Handy, Internet und Telefon Wann Sie Ihren Vertrag ganz einfach kündigen können

Handy, Internet und Telefon - Wann Sie Ihren Vertrag ganz einfach kündigen können

Hand­ynut­zung. Mobil­funk­verträge in einer Endlosschleife gehören seit Dezember 2021 der Vergangenheit an. © Getty Images / Axel Bueckert

Kunden können Telefon- und Handy­verträge nach der Mindest­lauf­zeit schneller kündigen als früher. Auch sonst haben sie mehr Rechte. Doch Kostenfallen gibt es weiterhin.

Die Novelle des Ende 2021 in Kraft getretenen Tele­kommunikations­gesetzes (TKG) hat Verbrauche­rinnen und Verbrauchern eine Reihe von Vorteilen gebracht, die sie gegen­über den Machenschaften einiger Tele­kommunikations­unternehmen besser schützen. Viele blieben vorher unfreiwil­lig in ihren Tele­kommunikations­verträgen gefangen, am Telefon wurden ihnen neue Verträge unterge­schoben.
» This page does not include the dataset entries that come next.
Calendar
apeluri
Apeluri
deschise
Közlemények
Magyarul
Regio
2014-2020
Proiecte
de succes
Keine unfreiwil­ligen Vertrags­verlängerungen mehr

Einmal abge­schlossen, hatten sich Handy­verträge vorher ohne recht­zeitige Kündigung immer wieder um ein Jahr verlängert. Wer aus seinem Vertrag raus wollte, musste gut im Auge behalten, wann er aktiv werden muss. Da die Mobil­funk­kosten in den letzten Jahren ständig gesunken waren, hingen viele so in zu teuren Verträgen fest. Die auto­matischen Verlängerungen um ein weiteres Jahr sind nicht mehr zulässig. Kundinnen und Kunden können nach Ablauf der ersten Vertrags­lauf­zeit monatlich kündigen.
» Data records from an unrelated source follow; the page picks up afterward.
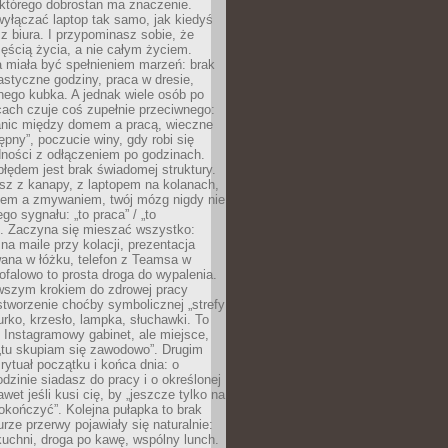
 którego dobrostan ma znaczenie.
yłączać laptop tak samo, jak kiedyś
z biura. I przypominasz sobie, że
zęścią życia, a nie całym życiem.
 miała być spełnieniem marzeń: brak
astyczne godziny, praca w dresie,
nego kubka. A jednak wiele osób po
cach czuje coś zupełnie przeciwnego:
anic między domem a pracą, wieczne
ępny”, poczucie winy, gdy robi się
dności z odłączeniem po godzinach.
łędem jest brak świadomej struktury.
esz z kanapy, z laptopem na kolanach,
iem a zmywaniem, twój mózg nigdy nie
go sygnału: „to praca” / „to
. Zaczyna się mieszać wszystko:
na maile przy kolacji, prezentacja
ana w łóżku, telefon z Teamsa w
ofalowo to prosta droga do wypalenia.
rwszym krokiem do zdrowej pracy
 stworzenie choćby symbolicznej „strefy
iurko, krzesło, lampka, słuchawki. To
 Instagramowy gabinet, ale miejsce,
„tu skupiam się zawodowo”. Drugim
 rytuał początku i końca dnia: o
odzinie siadasz do pracy i o określonej
wet jeśli kusi cię, by „jeszcze tylko na
okończyć”. Kolejna pułapka to brak
urze przerwy pojawiały się naturalnie:
uchni, droga po kawę, wspólny lunch.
Mobil­funk­unternehmen bieten allerdings weiterhin Handy­verträge an, die 24 Monaten laufen. Über den Abschluss eines solchen Vertrags lässt sich ein neues Mobilfunkgerät finanzieren. Wir erklären in unserem Special „Handy mit oder ohne Vertrag“, wann sich das lohnt.
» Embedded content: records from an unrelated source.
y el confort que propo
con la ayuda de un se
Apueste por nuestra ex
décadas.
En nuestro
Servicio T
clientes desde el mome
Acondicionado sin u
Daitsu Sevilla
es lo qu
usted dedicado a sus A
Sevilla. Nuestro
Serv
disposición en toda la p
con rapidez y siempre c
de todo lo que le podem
Mehr Schutz bei Handy­verträgen am Telefon

Verbrauche­rinnen und Verbraucher können Tele­kommunikations­verträge am Telefon abschließen. Dabei besteht allerdings immer das Risiko, dass sie von professionell geschultem Personal etwas aufgeschwatzt bekommen, das sie über­haupt nicht möchten. Das TKG schreibt vor, dass Kunden grund­sätzlich eine schriftliche Zusammenfassung des Vertrags zuge­schickt bekommen, die sie genehmigen oder ablehnen können. Ohne eine Zustimmung ist der Vertrag nicht wirk­sam, die Anbieter haben keine Ansprüche gegen­über ihrer Kund­schaft. Auch dann nicht, wenn sie beispiels­weise bereits die Über­tragungs­geschwindig­keiten erhöht hatten.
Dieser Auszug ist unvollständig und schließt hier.